Padrasto é preso por estuprar enteada de 6 anos em Piraí; crime ocorreu entre 2020 e 2022
Um homem de 35 anos foi preso na quinta-feira (16) no bairro Asilo, em Piraí (RJ), por suspeita de estuprar a própria enteada, uma criança de seis anos. A prisão ocorreu após intensas buscas policiais, que localizaram o suspeito quando ele visitava sua atual esposa na região.
Detalhes chocantes do caso
Segundo a Polícia Civil, o crime aconteceu entre os anos de 2020 e 2022, período durante o qual o padrasto abusava sexualmente da vítima na presença do irmão dela, de cinco anos. O delegado responsável pelo caso, Antônio Furtado, revelou que o homem obrigava as duas crianças a assistirem vídeos adultos antes de cometer os abusos.
"O padrasto obrigava a menina, de seis anos, e o irmão dela, de cinco, a verem vídeos adultos. E depois, abusava sexualmente da vítima na presença do menino", afirmou Furtado em depoimento.
Investigação e condenação
As investigações começaram após o menino relatar os abusos na escola, o que levou à abertura de um inquérito. O caso foi encaminhado à Justiça, e o Ministério Público ofereceu denúncia contra o acusado. Em 2025, ele foi condenado a 28 anos e três meses de prisão pelos crimes de estupro de vulnerável e por induzir o menino a presenciar o abuso.
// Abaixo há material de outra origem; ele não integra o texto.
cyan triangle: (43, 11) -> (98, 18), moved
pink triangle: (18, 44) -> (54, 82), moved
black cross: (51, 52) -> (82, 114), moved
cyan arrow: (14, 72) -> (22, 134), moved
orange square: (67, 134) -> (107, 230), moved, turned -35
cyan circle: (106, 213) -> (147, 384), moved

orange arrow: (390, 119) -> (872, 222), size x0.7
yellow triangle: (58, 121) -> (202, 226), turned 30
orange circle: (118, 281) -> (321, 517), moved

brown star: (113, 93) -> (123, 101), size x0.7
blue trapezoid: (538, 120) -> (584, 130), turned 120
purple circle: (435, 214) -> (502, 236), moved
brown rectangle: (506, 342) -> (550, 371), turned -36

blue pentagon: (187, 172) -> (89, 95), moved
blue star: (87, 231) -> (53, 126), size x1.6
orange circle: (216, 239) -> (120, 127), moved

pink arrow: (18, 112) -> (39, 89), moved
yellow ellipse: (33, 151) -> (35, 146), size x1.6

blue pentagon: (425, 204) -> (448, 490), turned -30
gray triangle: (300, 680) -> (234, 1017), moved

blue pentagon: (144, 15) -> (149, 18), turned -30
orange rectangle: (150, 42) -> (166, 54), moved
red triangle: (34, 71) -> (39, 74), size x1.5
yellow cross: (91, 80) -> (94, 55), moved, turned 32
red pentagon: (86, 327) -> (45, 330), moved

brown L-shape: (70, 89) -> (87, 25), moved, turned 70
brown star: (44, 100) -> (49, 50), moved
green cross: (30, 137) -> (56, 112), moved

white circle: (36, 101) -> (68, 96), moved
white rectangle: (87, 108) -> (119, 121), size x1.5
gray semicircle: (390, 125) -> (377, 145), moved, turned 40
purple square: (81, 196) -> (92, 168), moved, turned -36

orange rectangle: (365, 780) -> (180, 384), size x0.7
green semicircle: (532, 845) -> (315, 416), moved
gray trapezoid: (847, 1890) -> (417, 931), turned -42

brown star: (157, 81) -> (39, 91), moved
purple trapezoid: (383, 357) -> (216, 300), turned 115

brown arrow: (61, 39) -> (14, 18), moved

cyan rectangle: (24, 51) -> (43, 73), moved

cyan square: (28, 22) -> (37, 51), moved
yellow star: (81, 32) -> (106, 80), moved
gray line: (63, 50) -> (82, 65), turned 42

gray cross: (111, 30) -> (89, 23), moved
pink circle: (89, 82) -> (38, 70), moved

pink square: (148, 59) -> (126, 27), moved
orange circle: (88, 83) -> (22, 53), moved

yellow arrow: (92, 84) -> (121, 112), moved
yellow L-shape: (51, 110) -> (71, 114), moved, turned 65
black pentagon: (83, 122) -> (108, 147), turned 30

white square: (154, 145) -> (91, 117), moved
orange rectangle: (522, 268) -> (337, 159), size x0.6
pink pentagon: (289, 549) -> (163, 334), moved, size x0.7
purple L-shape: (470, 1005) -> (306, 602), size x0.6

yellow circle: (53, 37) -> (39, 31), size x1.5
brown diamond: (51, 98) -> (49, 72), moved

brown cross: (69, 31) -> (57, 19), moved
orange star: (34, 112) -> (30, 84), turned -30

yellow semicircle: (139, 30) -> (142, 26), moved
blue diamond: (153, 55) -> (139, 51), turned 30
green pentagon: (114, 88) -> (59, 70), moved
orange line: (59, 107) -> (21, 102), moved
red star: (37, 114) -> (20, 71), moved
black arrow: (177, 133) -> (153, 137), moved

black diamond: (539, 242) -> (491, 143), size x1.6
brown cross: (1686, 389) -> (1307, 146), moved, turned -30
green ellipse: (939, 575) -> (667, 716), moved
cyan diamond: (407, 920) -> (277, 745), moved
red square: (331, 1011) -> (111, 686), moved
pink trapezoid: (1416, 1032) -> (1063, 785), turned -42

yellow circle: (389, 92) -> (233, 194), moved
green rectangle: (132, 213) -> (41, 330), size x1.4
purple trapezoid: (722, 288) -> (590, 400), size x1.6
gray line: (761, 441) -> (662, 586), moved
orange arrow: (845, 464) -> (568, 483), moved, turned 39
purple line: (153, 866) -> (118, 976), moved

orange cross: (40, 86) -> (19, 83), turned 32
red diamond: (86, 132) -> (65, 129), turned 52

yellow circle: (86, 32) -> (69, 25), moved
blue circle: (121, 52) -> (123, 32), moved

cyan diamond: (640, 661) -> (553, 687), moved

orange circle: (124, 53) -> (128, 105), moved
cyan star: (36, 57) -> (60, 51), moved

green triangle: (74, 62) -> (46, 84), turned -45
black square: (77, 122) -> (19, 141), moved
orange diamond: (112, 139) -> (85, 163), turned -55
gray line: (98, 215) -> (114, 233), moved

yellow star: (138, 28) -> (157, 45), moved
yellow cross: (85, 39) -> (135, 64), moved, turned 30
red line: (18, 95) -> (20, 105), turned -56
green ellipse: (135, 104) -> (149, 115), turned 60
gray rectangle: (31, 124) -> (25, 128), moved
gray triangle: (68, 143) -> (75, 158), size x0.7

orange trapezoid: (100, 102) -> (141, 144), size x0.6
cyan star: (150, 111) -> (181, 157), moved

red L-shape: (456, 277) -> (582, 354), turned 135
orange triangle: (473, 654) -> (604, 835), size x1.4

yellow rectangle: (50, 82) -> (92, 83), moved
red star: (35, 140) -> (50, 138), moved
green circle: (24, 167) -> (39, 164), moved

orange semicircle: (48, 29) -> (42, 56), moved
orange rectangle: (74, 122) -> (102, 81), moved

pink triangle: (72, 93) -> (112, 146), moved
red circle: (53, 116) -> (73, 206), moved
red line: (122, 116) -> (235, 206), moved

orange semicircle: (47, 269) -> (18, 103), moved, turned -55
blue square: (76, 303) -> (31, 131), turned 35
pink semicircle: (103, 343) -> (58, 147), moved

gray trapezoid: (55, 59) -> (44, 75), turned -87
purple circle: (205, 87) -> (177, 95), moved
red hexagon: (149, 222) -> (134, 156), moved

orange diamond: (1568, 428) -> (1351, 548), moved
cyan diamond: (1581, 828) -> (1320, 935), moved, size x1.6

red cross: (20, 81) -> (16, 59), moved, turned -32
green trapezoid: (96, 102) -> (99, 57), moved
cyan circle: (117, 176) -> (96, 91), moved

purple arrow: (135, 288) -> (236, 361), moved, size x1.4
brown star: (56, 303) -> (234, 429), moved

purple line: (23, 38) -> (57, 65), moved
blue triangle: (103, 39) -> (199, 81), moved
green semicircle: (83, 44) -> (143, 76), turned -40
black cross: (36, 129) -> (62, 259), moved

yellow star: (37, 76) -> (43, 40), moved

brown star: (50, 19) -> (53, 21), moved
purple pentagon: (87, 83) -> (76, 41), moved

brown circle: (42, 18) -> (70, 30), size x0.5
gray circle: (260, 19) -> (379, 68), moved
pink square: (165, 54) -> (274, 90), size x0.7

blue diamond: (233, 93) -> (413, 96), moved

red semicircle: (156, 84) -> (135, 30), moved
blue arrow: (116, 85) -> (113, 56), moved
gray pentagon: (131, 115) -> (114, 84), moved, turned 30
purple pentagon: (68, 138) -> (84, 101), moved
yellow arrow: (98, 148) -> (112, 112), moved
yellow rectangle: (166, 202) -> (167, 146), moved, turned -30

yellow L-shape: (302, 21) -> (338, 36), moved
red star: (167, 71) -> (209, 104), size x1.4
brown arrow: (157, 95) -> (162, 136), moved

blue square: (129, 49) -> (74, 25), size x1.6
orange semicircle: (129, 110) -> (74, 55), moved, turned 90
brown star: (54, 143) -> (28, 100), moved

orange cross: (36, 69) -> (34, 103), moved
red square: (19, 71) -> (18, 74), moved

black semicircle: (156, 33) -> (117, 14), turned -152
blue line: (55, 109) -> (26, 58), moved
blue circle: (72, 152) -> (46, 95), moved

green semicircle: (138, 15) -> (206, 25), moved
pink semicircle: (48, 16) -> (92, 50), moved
Um mandado de prisão foi expedido em março deste ano, mas o suspeito não foi localizado inicialmente. Após novas diligências, os agentes descobriram que ele planejava visitar a esposa no bairro Asilo, onde foi finalmente capturado.
Próximos passos
O condenado foi encaminhado para a delegacia de Piraí e, nesta sexta-feira (17), será transferido para a Cadeia Pública de Volta Redonda (RJ). Lá, ele passará por uma audiência de custódia para formalizar sua prisão. A identidade dos envolvidos não foi divulgada para preservar a privacidade das vítimas.
A mãe das crianças, companheira do suspeito na época dos crimes, não tinha conhecimento dos abusos, já que o homem agia quando estava a sós com a vítima. O caso destaca a importância de denúncias em ambientes escolares para combater violências domésticas.